Bird flu returns as samples test positive
The issue was highlighted when serum samples of two dead birds from the Nagar and Hazrabati villages in Murshidabad district tested positive for H5 strain of the avian influenza in a Bhopal-based High Security Animal Disease Laboratory.
Not even three months have been passed since last October when India had declared itself free from the avian influenza. The latest positive samples raise the potential pandemic threat anew.
Surveillance measures initiated
As bird flu makes a return, several medical teams have been positioned in and around the infected villages to cull all the poultry birds.
Door-to-door surveillance will be carried out by the expert team, to look for people showing any influenza-like symptoms. People found suffering from cough, cold and respiratory illnesses will be tested for H5N1 infection.
The state officials are anticipating finishing the collection of all the poultry birds, in and around the infected areas within three days.

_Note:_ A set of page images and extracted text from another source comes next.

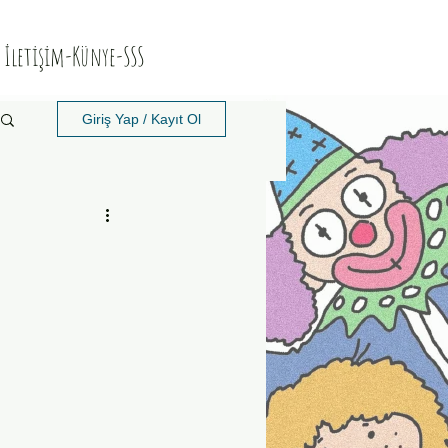
İletişim-Künye-SSS
Giriş Yap / Kayıt Ol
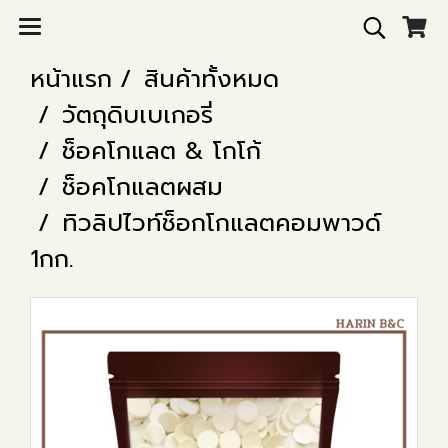
หน้าแรก
สินค้าทั้งหมด
วัตถุดิบเบเกอรี่
ช็อคโกแลต & โกโก้
ช็อคโกแลตผสม
ทิวลิปไวท์ช็อกโกแลตคอมพาวด์
1กก.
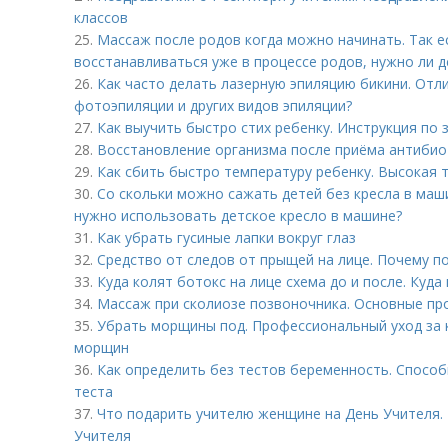
классов
25.
Массаж после родов когда можно начинать. Так е
восстанавливаться уже в процессе родов, нужно ли д
26.
Как часто делать лазерную эпиляцию бикини. Отл
фотоэпиляции и других видов эпиляции?
27.
Как выучить быстро стих ребенку. Инструкция по
28.
Восстановление организма после приёма антибио
29.
Как сбить быстро температуру ребенку. Высокая 
30.
Со скольки можно сажать детей без кресла в маши
нужно использовать детское кресло в машине?
31.
Как убрать гусиные лапки вокруг глаз
32.
Средство от следов от прыщей на лице. Почему 
33.
Куда колят ботокс на лице схема до и после. Куда
34.
Массаж при сколиозе позвоночника. Основные пр
35.
Убрать морщины под. Профессиональный уход за 
морщин
36.
Как определить без тестов беременность. Спосо
теста
37.
Что подарить учителю женщине на День Учителя.
Учителя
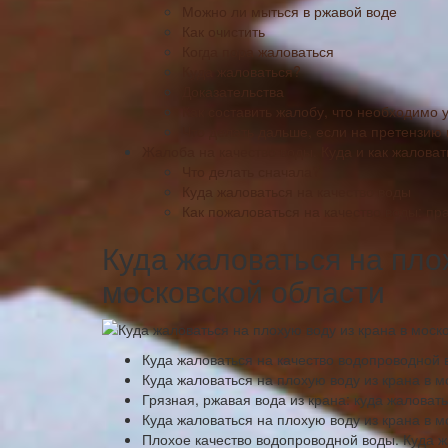
Можно ли мыться в ржавой воде
Как очистить
Когда пора жаловаться
Куда жаловаться?
Доказательства
Как составить жалобу, что необходимо у
Что делать дальше, если на претензию 
Жалоба на качество воды. Куда и как жаловат
Что делать сначала?
Куда жаловаться на качество воды
Как пожаловаться на качество воды: п
Куда жаловаться на пло
московской области
Куда жаловаться на качество водопроводной
Куда жаловаться на плохую воду из крана в м
Грязная, ржавая вода из крана: куда жаловать
Куда жаловаться на плохую воду из крана в м
Плохое качество водопроводной воды. Куда 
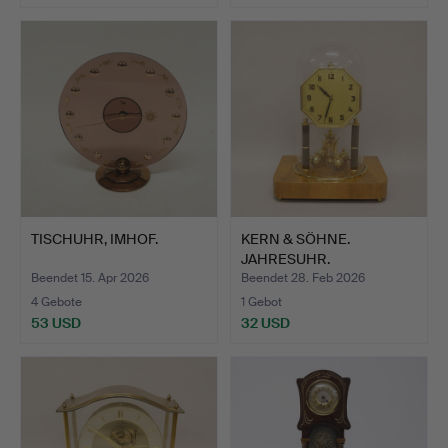
TISCHUHR, IMHOF.
KERN & SÖHNE.
JAHRESUHR.
DEUTSCHLAND IN DE…
Beendet 15. Apr 2026
Beendet 28. Feb 2026
4 Gebote
1 Gebot
53 USD
32 USD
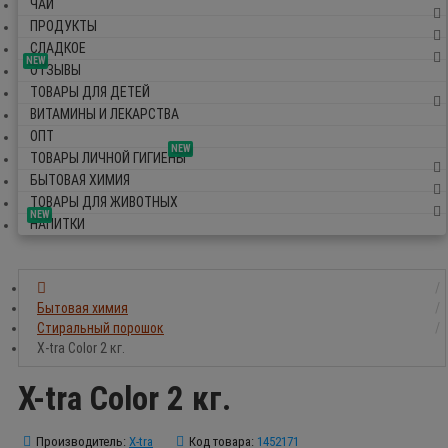
ЧАЙ
ПРОДУКТЫ
СЛАДКОЕ
NEW
ОТЗЫВЫ
ТОВАРЫ ДЛЯ ДЕТЕЙ
ВИТАМИНЫ И ЛЕКАРСТВА
ОПТ
NEW
ТОВАРЫ ЛИЧНОЙ ГИГИЕНЫ
БЫТОВАЯ ХИМИЯ
ТОВАРЫ ДЛЯ ЖИВОТНЫХ
NEW
НАПИТКИ
Бытовая химия
Стиральный порошок
X-tra Color 2 кг.
X-tra Color 2 кг.
Производитель:
X-tra
Код товара:
1452171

"The health ministry team will increase door-to-door surveillance within the 10-km infected radius to stop human infection with H5N1. Surveillance in the rest of the country has shown no evidence of the presence of highly pathogenic avian influenza," a health ministry official said.
The central government has also issued necessary instructions to take appropriate measures and precautions as laid down by the health ministry to prevent the spread of the lethal infection.
Concern over H1N1-H5N1 co-infection
The bird flu has made a comeback at a time when another deadly virus H1N1 has already been circulating in different areas across the country.
Experts are concerned that the two influenza viruses could combine and mutate genetically into a "more notorious public health enemy" in case the H1N1 flu is also circulating in the bird flu infected area.
According to experts, H5N1 is a more pathogenic form of flu with mortality rate as high as 60 percent. However, the death rate of those infected with the H1N1 swine flu virus is not so steep.
"But we don't know what shape the virus will take once both these strains intermingle. It could become a new bug that is both highly contagious and deadly," the official said.
Bird flu and symptoms
One of the highly pathogenic avian influenzas, bird flu is caused by a virus found in the wild birds. The virus can easily and quickly spread among hundreds or thousands of birds, after a wild bird infects a farm-raised bird such as chicken, duck, and turkey.
Sick birds must then be killed to stop the virus from spreading, according to WebMD.
Symptoms of bird flu include fever, cough, a sore throat, and muscle aches. It may also cause an eye infection (conjunctivitis).
Further, bird flu can quickly progress to pneumonia and acute respiratory distress syndrome, a serious lung problem that can be deadly.